Directions> When copying the listing below, skip every picture and repeat exactly the lines from the first one through the line that contains "натяжного потолка или подарок на выбор.".

Dataset content>
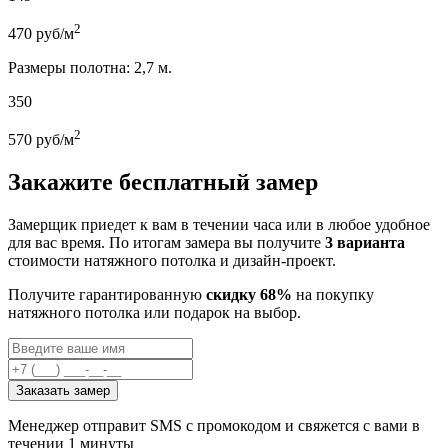
2
470
руб/м
Размеры полотна: 2,7 м.
350
2
570
руб/м
Закажите бесплатный замер
Замерщик приедет к вам в течении часа или в любое удобное
для вас время. По итогам замера вы получите
3 варианта
стоимости натяжного потолка и дизайн-проект.
Получите гарантированную
скидку 68%
на покупку
натяжного потолка или подарок на выбор.
Заказать замер
Менеджер отправит SMS с промокодом и свяжется с вами в
течении 1 минуты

Task response>
2
470
руб/м
Размеры полотна: 2,7 м.
350
2
570
руб/м
Закажите бесплатный замер
Замерщик приедет к вам в течении часа или в любое удобное
для вас время. По итогам замера вы получите
3 варианта
стоимости натяжного потолка и дизайн-проект.
Получите гарантированную
скидку 68%
на покупку
натяжного потолка или подарок на выбор.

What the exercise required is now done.